Até o momento, a equipe de resgate iniciou buscas coordenadas nas primeiras horas. Em relatos do Diário do Centro do Mundo, 12 dias depois, a figura de Homem‑Peixe foi localizada em um pequeno barco outorgado pelos pescadores locais, que o encontraram próximo à ilha de São João; seus machucados estavam curados e ele estava em bom estado de saúde.

No vídeo que postou antes da partida, Homem‑Peixe destacou a importância da proteção dos mangues e das espécies nativas, com a legenda “Desafio ambiental – a água tem vida”. A mensagem ficou em alta entre os seguidores, que enfatizam o papel de cada gesto na conservação.

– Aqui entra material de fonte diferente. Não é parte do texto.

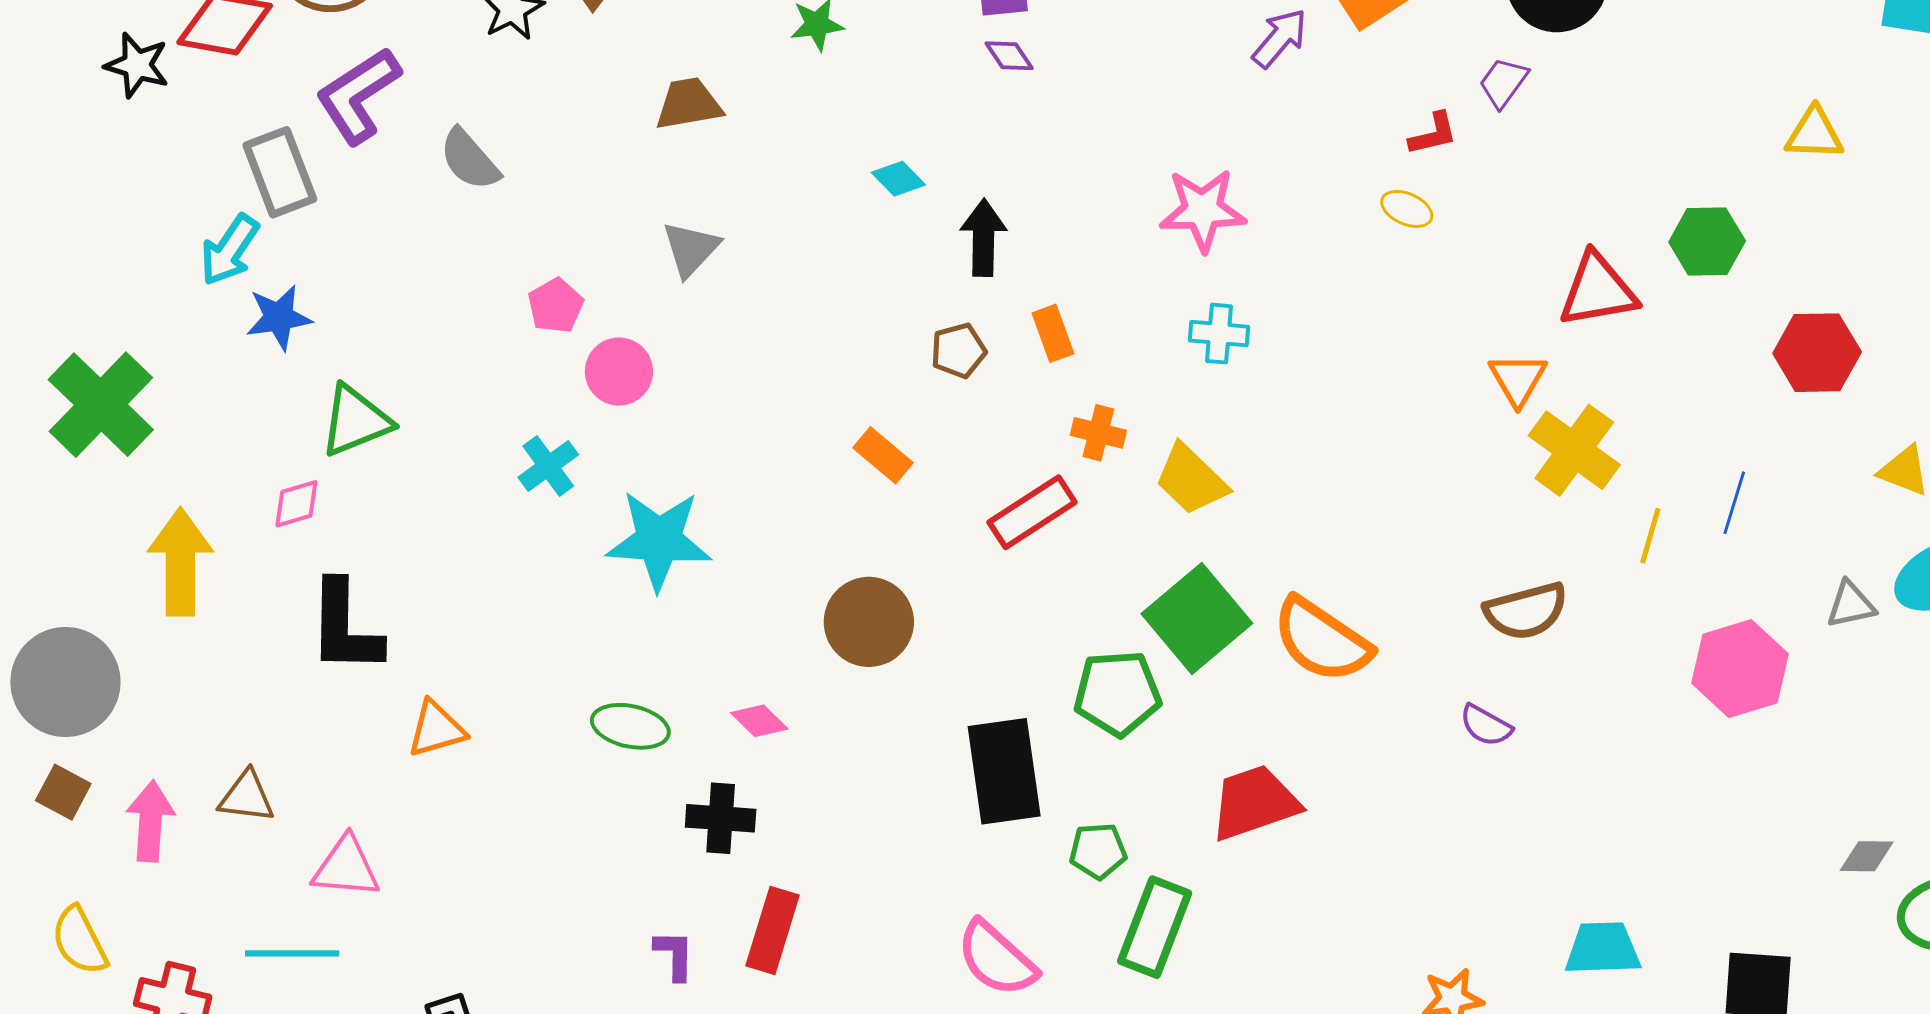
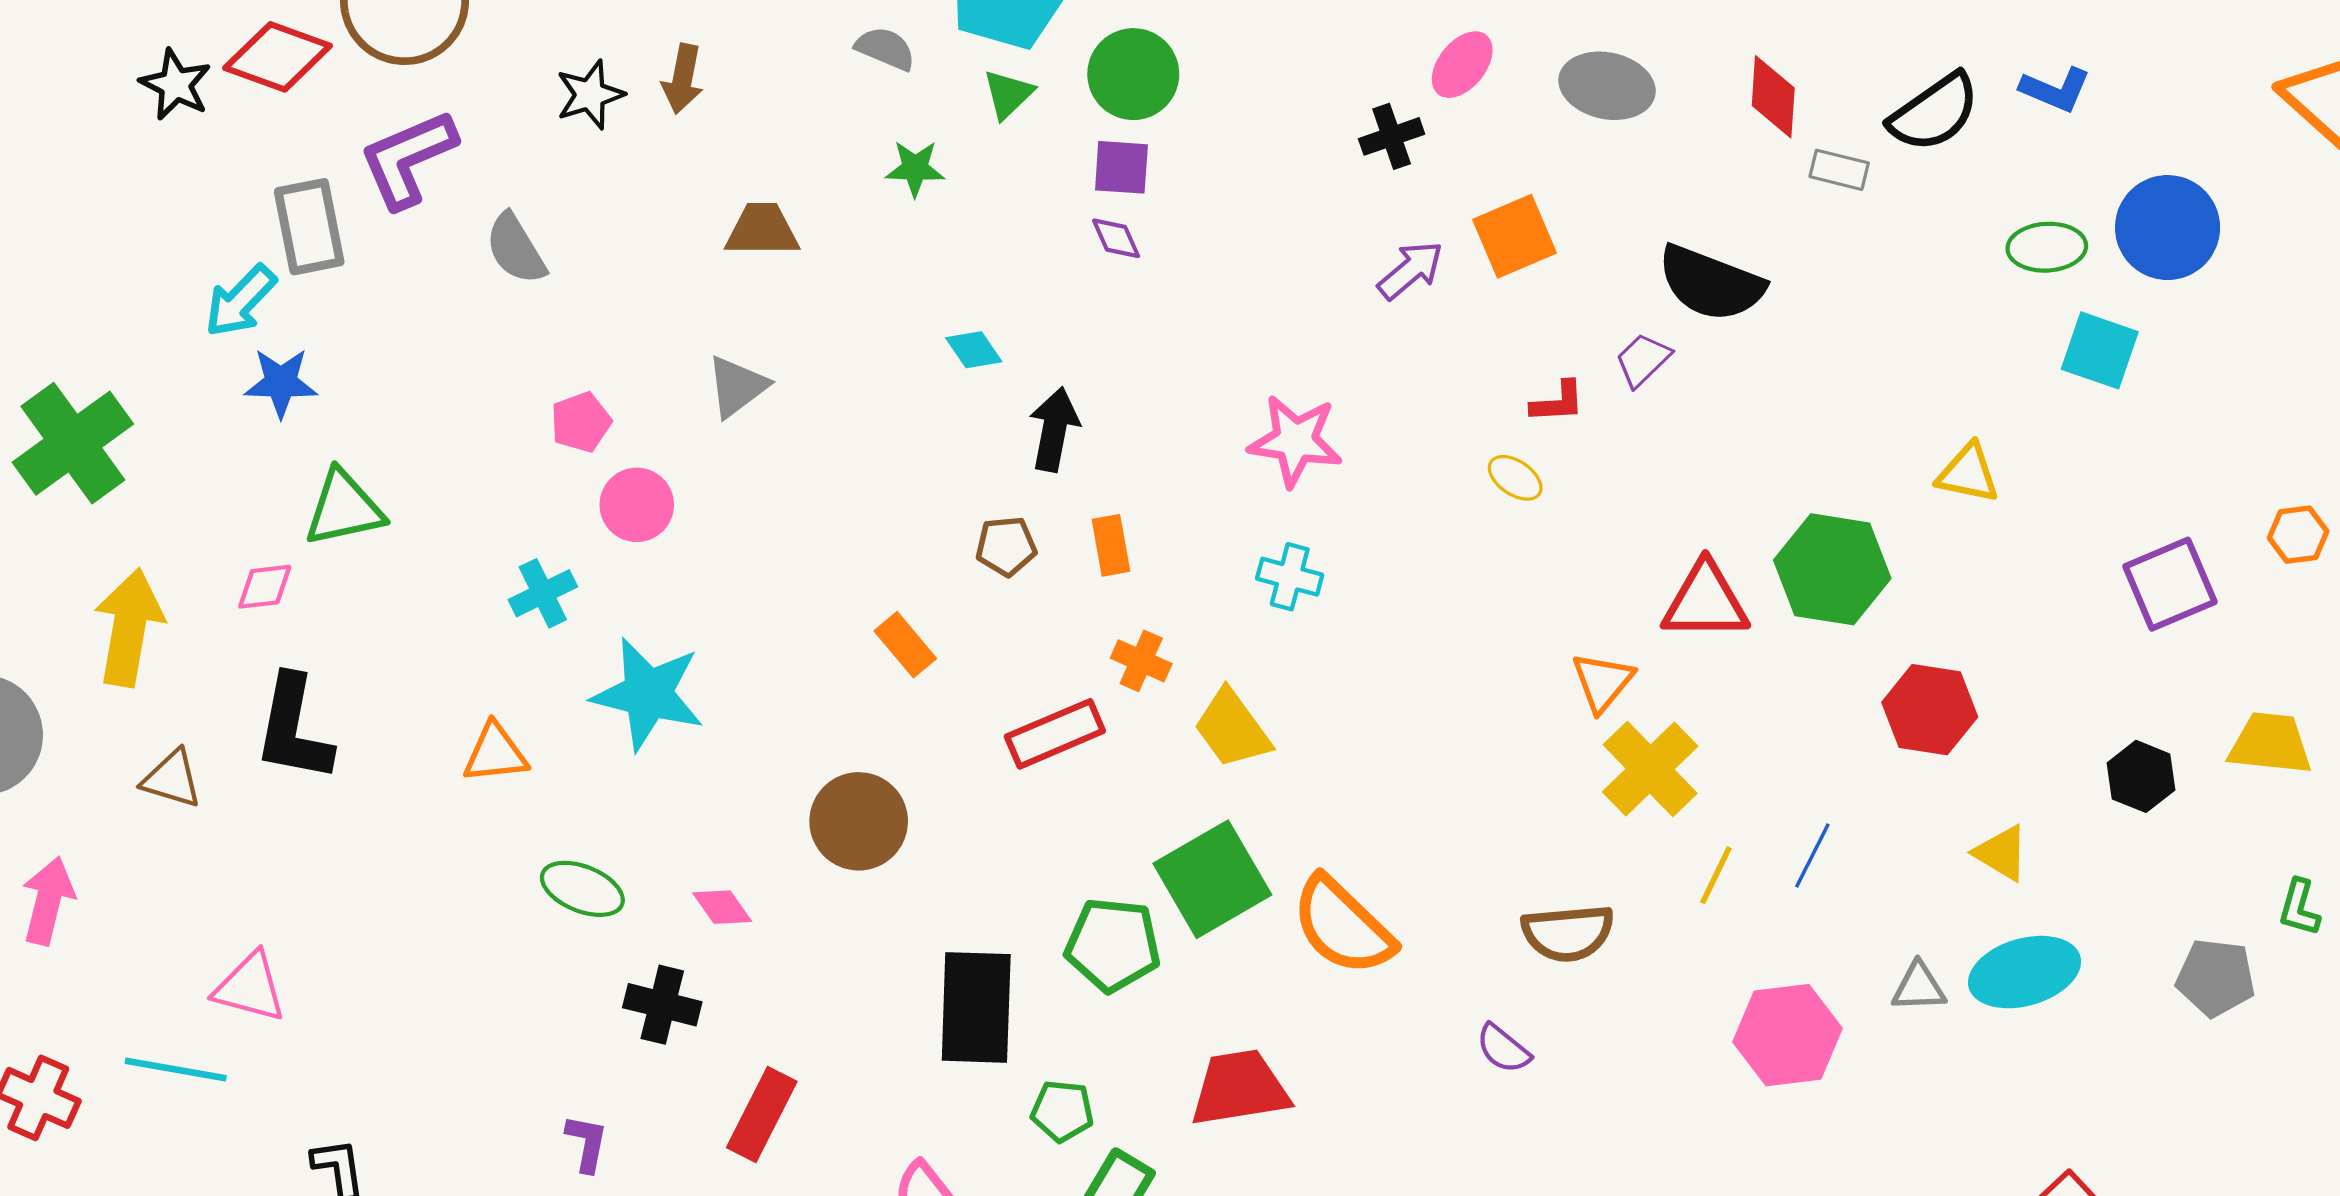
green hexagon: (1707, 241) -> (1832, 569), size x1.4
orange triangle: (436, 729) -> (495, 753), moved
brown triangle: (247, 797) -> (172, 779), moved
red rectangle: (773, 930) -> (762, 1114), moved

O caso também destaca a falta de rotas seguras na Baía, que adentra a região de mangue. Profissionais de resgate afirmam que o percurso pode ser feito em condições exigindo conhecimento técnico e preparo físico.

Hoje, a comunidade de pescadores local agradece o retorno seguro e planeja criar campanhas educativas. O dirigente do Conselho de Marcha Marinha já pediu que sejam estabelecidos pontos de monitoramento pelos Caminhos de Água.

Esta última atualização confirma que a missão difícil não terminou em tragédia. Enquanto a comunidade local ainda responde ao ocorrido, Homem‑Peixe tem planos de publicar um e‑book sobre suas experiências de natação ambiental. A pesquisa, nascida de seu ativismo, poderá ser lançada no próximo trimestre e já atraiu o interesse de universidades que estudam ecossistemas aquáticos.